═══ Records to process ═══
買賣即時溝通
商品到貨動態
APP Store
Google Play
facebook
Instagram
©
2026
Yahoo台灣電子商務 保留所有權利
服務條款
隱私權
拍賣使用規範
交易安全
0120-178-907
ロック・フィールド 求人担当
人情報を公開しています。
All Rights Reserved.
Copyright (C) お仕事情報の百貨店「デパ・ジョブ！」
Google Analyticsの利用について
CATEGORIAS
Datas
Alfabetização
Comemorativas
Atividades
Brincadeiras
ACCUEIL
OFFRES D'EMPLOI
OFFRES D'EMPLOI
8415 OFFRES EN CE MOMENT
═══
═══ Records to process ═══
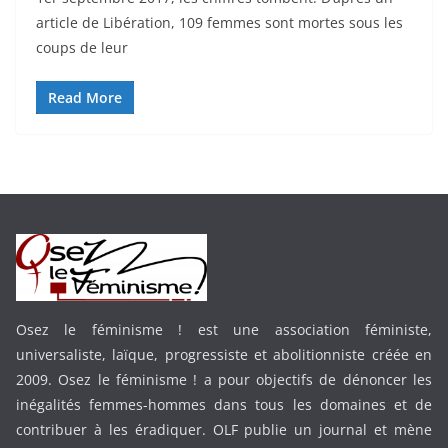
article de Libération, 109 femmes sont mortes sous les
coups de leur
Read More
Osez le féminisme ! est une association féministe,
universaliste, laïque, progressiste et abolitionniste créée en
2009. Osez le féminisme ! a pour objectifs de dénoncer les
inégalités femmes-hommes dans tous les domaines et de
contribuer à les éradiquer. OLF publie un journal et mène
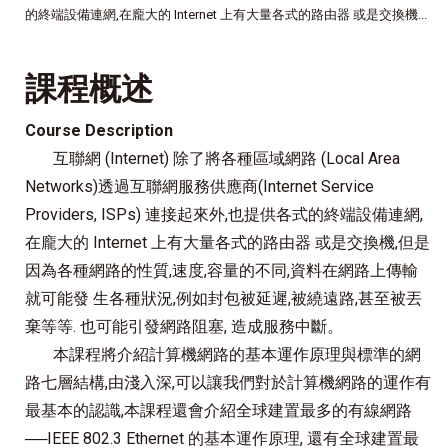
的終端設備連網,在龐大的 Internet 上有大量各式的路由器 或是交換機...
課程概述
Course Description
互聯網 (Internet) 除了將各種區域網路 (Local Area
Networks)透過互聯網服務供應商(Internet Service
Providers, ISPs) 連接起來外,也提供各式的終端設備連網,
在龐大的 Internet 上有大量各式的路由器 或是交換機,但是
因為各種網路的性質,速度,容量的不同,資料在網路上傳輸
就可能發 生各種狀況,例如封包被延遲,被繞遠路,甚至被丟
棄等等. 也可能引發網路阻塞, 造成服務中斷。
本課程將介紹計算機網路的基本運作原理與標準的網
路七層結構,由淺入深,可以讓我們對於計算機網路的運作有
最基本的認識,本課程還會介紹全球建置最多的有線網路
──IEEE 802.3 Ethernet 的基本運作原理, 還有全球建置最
═══
** Your assignment **
Restate word for word the entries above from the line with "Course Description" through the line with "Ethernet 的基本運作原理, 還有全球建置最", inclusive, leaving out everything else.

** Task response **
Course Description
互聯網 (Internet) 除了將各種區域網路 (Local Area
Networks)透過互聯網服務供應商(Internet Service
Providers, ISPs) 連接起來外,也提供各式的終端設備連網,
在龐大的 Internet 上有大量各式的路由器 或是交換機,但是
因為各種網路的性質,速度,容量的不同,資料在網路上傳輸
就可能發 生各種狀況,例如封包被延遲,被繞遠路,甚至被丟
棄等等. 也可能引發網路阻塞, 造成服務中斷。
本課程將介紹計算機網路的基本運作原理與標準的網
路七層結構,由淺入深,可以讓我們對於計算機網路的運作有
最基本的認識,本課程還會介紹全球建置最多的有線網路
──IEEE 802.3 Ethernet 的基本運作原理, 還有全球建置最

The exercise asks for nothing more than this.